The researchers also demonstrated that TIGER’s off-target predictions can be used to precisely modulate gene dosage—the amount of a particular gene that is expressed—by enabling partial inhibition of gene expression in cells with mismatch guides.
This may be useful for diseases in which there are too many copies of a gene, such as Down syndrome, certain forms of schizophrenia, Charcot-Marie-Tooth disease (a hereditary nerve disorder), or in cancers where aberrant gene expression can lead to uncontrolled tumor growth.
“Our deep learning model can tell us not only how to design a guide RNA that knocks down a transcript completely, but can also ‘tune’ it—for instance, having it produce only 70% of the transcript of a specific gene,” said Andrew Stirn, a PhD student at Columbia Engineering and the New York Genome Center, and the study’s co-first author.
By combining artificial intelligence with an RNA-targeting CRISPR screen, the researchers envision that TIGER’s predictions will help avoid undesired off-target CRISPR activity and further spur development of a new generation of RNA-targeting therapies.
“As we collect larger datasets from CRISPR screens, the opportunities to apply sophisticated machine learning models are growing rapidly. We are lucky to have David’s lab next door to ours to facilitate this wonderful, cross-disciplinary collaboration. And, with TIGER, we can predict off-targets and precisely modulate gene dosage which enables many exciting new applications for RNA-targeting CRISPRs for biomedicine,” said Sanjana.
Additional study authors include Alejandro Méndez-Mancilla and Sydney K. Hart of NYU and the New York Genome Center, and Eric J. Kim of Columbia University.
Funding: The research was supported by grants from the National Institutes of Health (DP2HG010099, R01CA218668, R01GM138635), DARPA (D18AP00053), the Cancer Research Institute, and the Simons Foundation for Autism Research Initiative.
Prediction of on-target and off-target activity of CRISPR–Cas13d guide RNAs using deep learning
Transcriptome engineering applications in living cells with RNA-targeting CRISPR effectors depend on accurate prediction of on-target activity and off-target avoidance.

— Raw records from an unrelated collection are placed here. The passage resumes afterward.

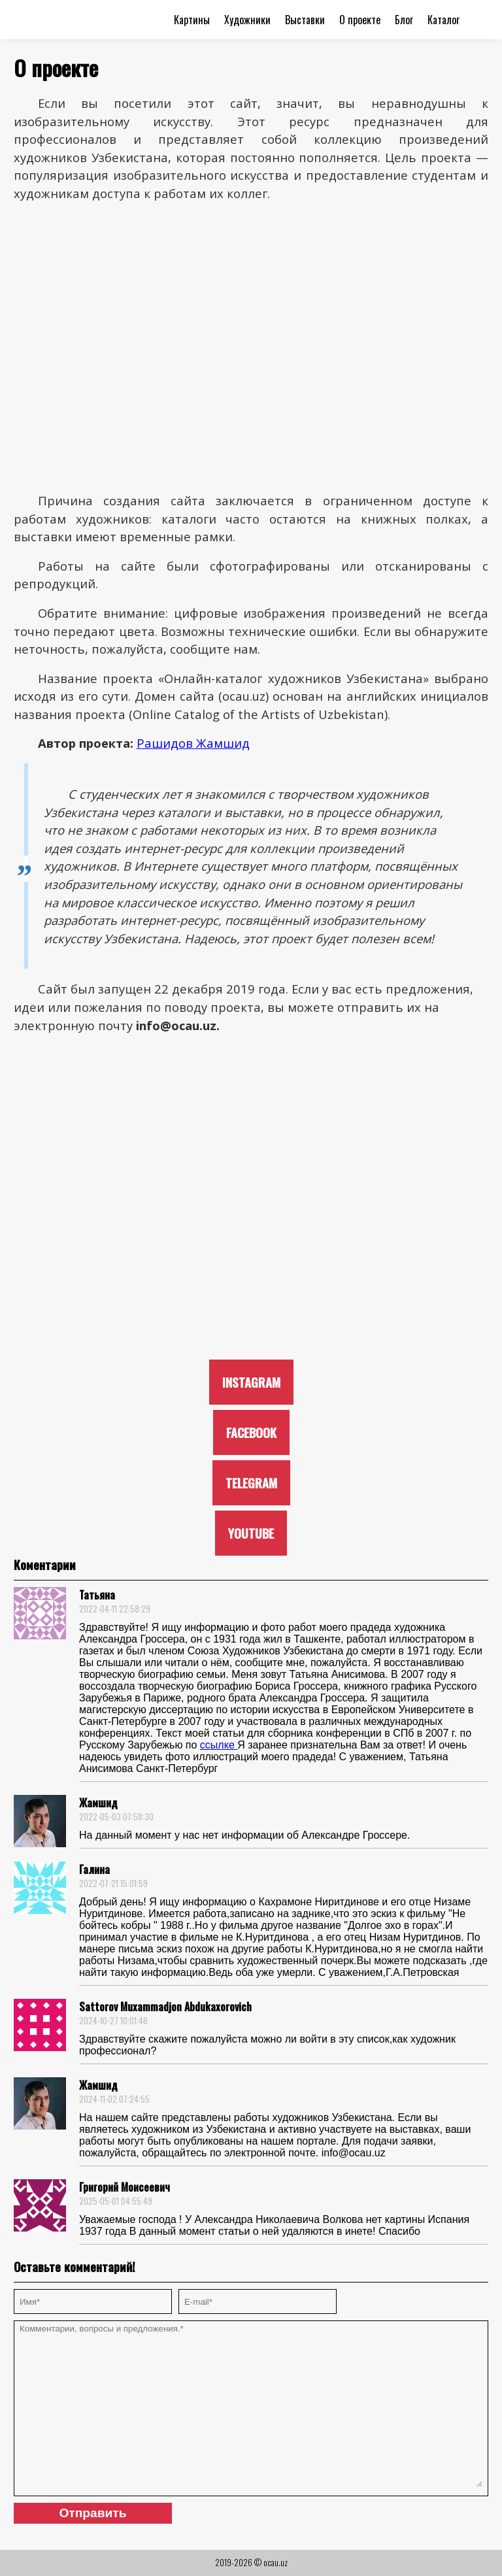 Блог (404, 19)
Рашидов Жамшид (193, 743)
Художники (247, 19)
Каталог (443, 19)
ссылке (218, 1744)
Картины (192, 19)
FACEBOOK (251, 1432)
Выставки (305, 19)
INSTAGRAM (251, 1382)
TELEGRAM (251, 1482)
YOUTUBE (251, 1533)
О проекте (359, 19) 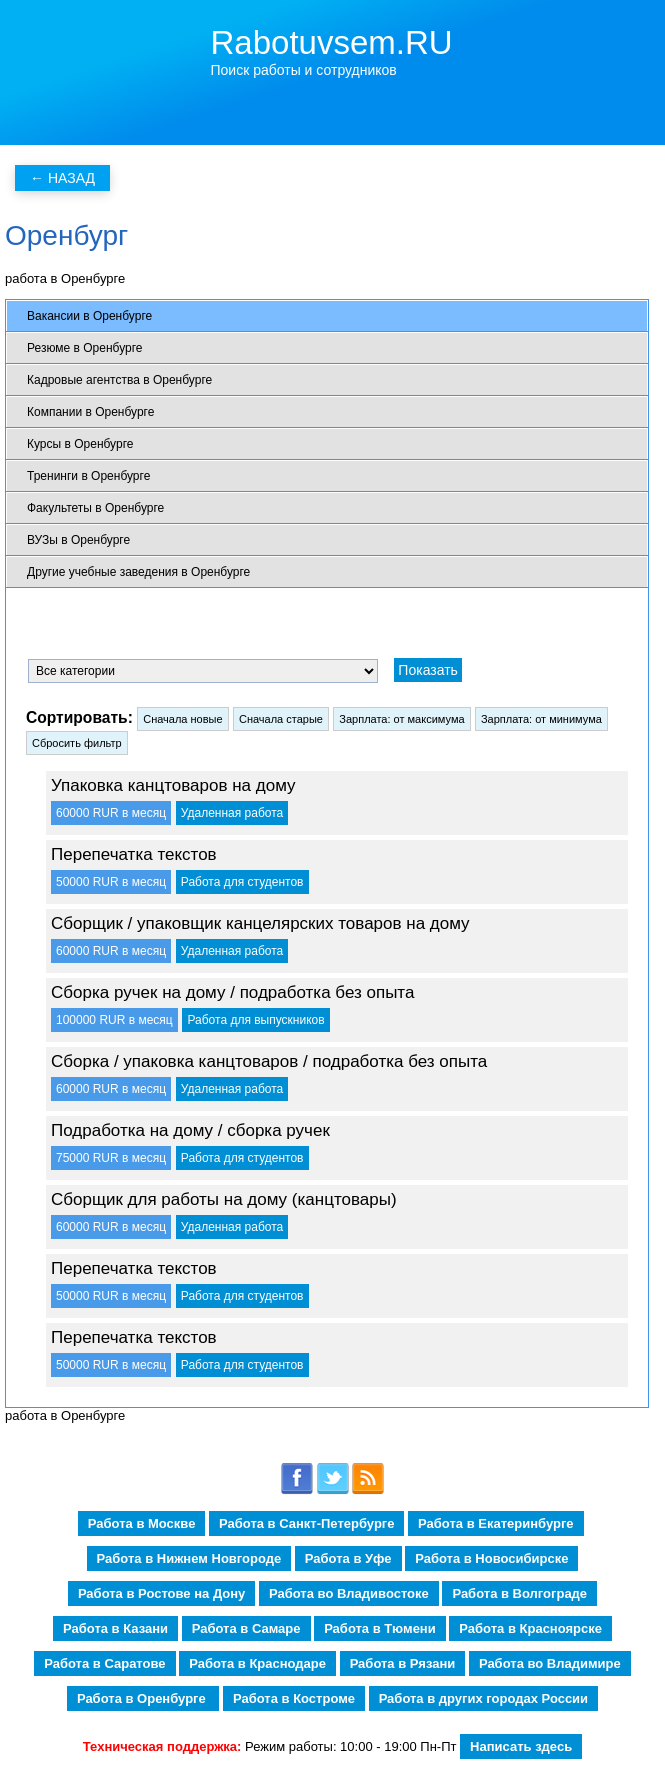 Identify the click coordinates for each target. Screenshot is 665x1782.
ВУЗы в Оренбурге (78, 540)
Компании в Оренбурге (90, 412)
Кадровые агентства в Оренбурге (119, 380)
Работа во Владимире (550, 1663)
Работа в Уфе (348, 1558)
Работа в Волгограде (519, 1593)
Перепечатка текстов (134, 854)
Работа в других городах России (483, 1698)
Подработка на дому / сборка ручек (190, 1130)
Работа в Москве (142, 1523)
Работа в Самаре (246, 1628)
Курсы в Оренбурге (80, 444)
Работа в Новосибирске (491, 1558)
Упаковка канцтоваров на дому (173, 785)
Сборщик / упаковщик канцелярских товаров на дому (260, 923)
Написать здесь (521, 1746)
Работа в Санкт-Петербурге (306, 1523)
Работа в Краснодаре (257, 1663)
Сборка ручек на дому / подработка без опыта (232, 992)
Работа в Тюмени (380, 1628)
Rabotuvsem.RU (332, 42)
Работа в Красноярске (530, 1628)
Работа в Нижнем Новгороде (189, 1558)
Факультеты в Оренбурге (95, 508)
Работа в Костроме (294, 1698)
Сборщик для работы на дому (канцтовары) (224, 1199)
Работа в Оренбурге (143, 1698)
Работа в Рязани (403, 1663)
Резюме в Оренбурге (84, 348)
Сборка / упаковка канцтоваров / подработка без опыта (269, 1061)
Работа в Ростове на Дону (161, 1593)
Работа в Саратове (104, 1663)
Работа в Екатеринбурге (495, 1523)
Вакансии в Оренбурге (89, 316)
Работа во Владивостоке (349, 1593)
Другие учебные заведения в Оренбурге (138, 572)
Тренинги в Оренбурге (88, 476)
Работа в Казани (115, 1628) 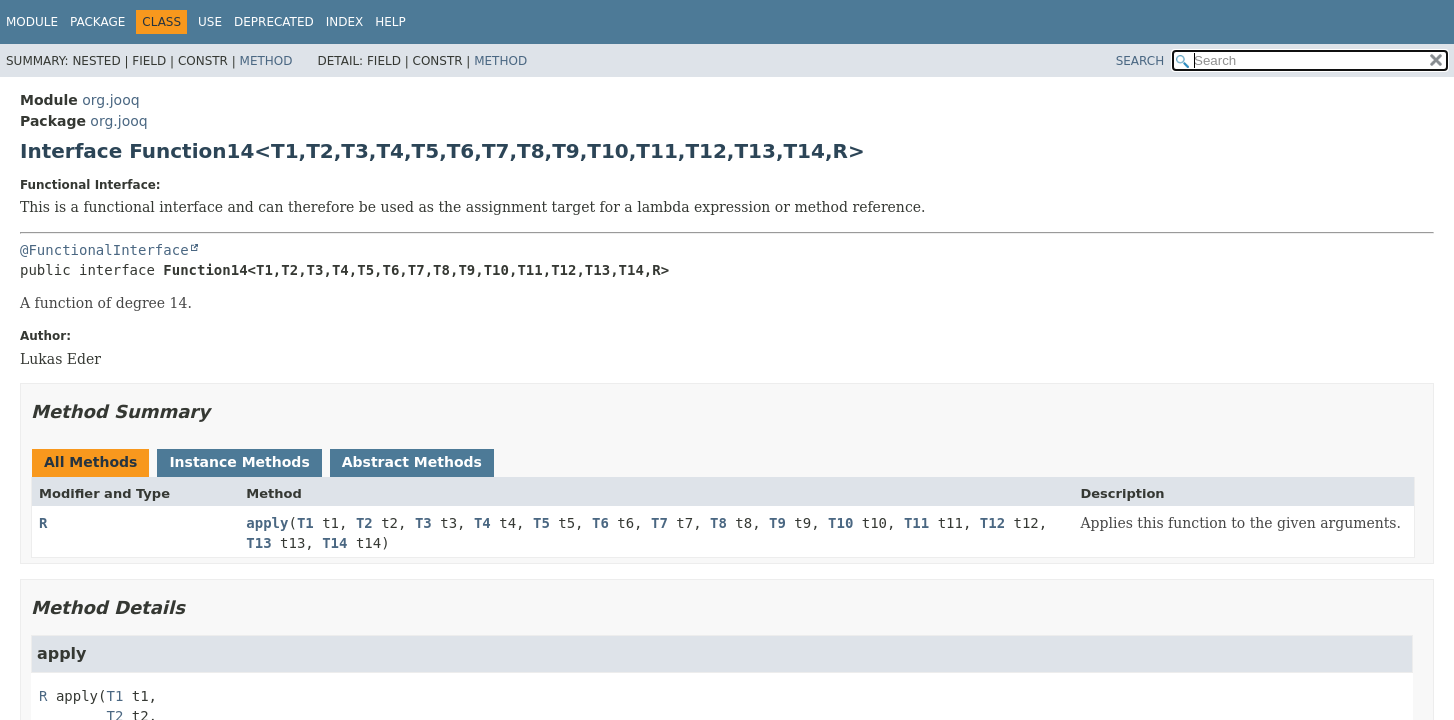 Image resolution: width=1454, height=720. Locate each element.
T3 (423, 523)
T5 (541, 523)
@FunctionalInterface (104, 250)
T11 (916, 523)
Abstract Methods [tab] (412, 462)
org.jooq (110, 100)
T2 (364, 523)
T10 (840, 523)
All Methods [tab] (90, 462)
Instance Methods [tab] (239, 462)
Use (210, 22)
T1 (305, 523)
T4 (482, 523)
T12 (992, 523)
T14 (334, 543)
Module (32, 22)
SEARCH (1140, 61)
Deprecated (274, 22)
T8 (718, 523)
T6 (600, 523)
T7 (659, 523)
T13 (258, 543)
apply (267, 523)
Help (390, 22)
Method (266, 61)
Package (97, 22)
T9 (777, 523)
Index (345, 22) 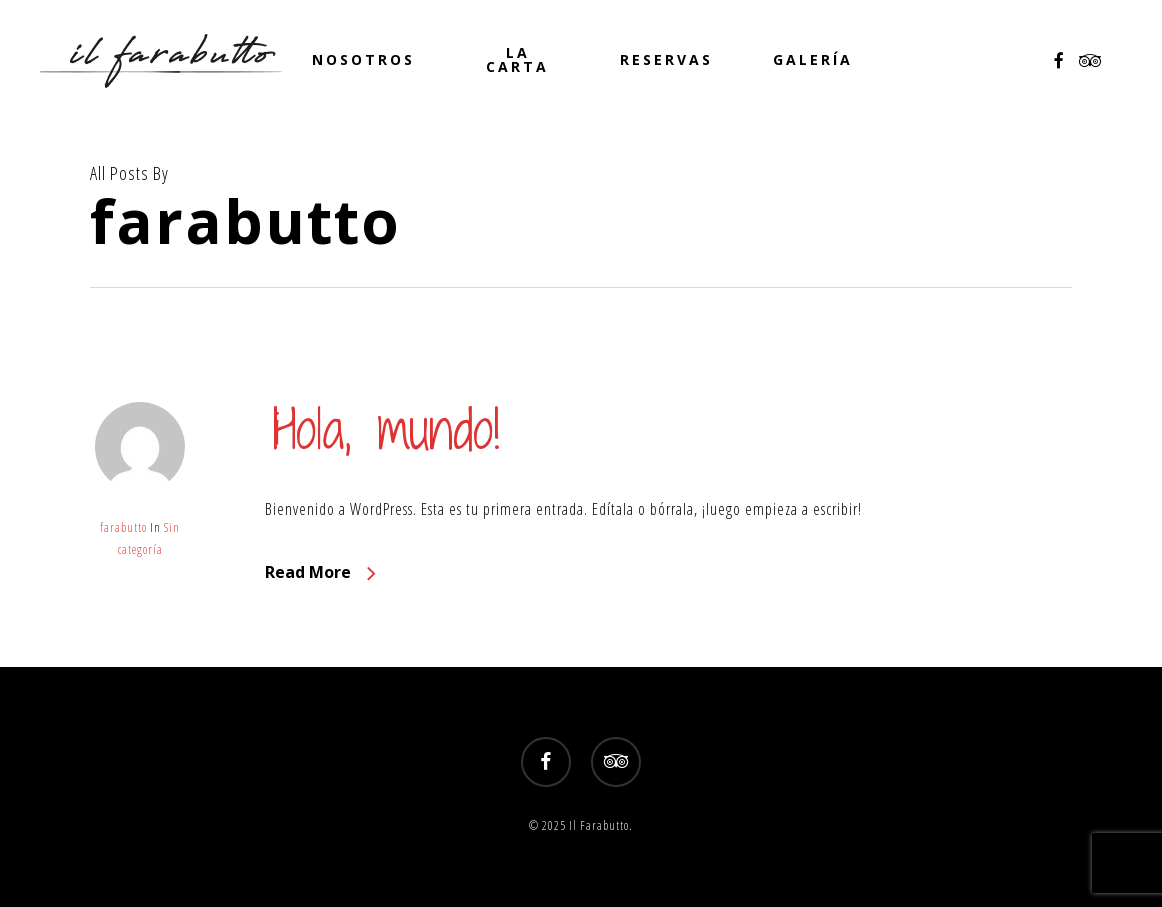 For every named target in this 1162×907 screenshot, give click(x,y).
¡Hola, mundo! (382, 428)
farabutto (123, 527) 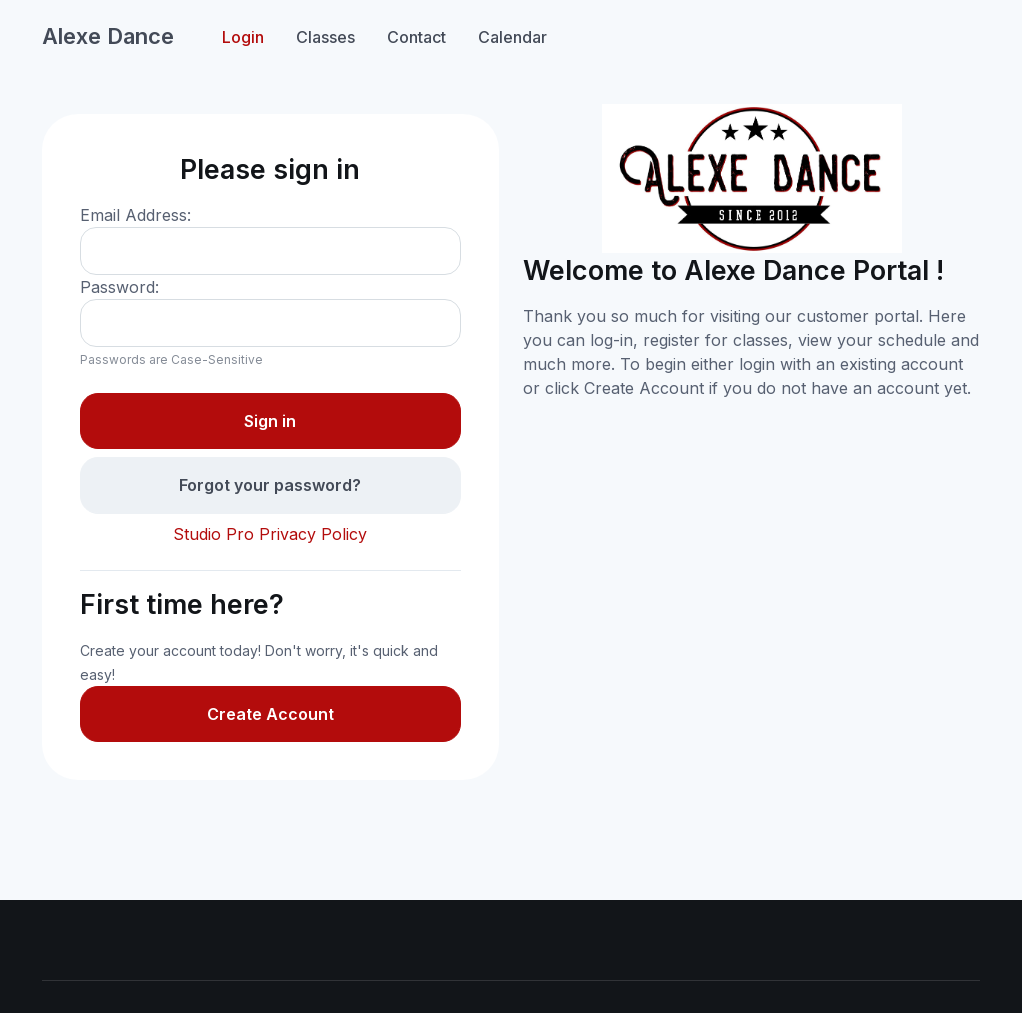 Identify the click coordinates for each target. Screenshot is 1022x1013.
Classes (325, 37)
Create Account (270, 714)
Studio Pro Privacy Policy (270, 534)
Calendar (512, 37)
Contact (416, 37)
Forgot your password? (270, 485)
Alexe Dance (108, 36)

Here we design and test ~200,000 RfxCas13d guide RNAs targeting essential genes in human cells with systematically designed mismatches and insertions and deletions (indels).
We find that mismatches and indels have a position- and context-dependent impact on Cas13d activity, and mismatches that result in G–U wobble pairings are better tolerated than other single-base mismatches.
Using this large-scale dataset, we train a convolutional neural network that we term targeted inhibition of gene expression via gRNA design (TIGER) to predict efficacy from guide sequence and context. TIGER outperforms the existing models at predicting on-target and off-target activity on our dataset and published datasets.
We show that TIGER scoring combined with specific mismatches yields the first general framework to modulate transcript expression, enabling the use of RNA-targeting CRISPRs to precisely control gene dosage.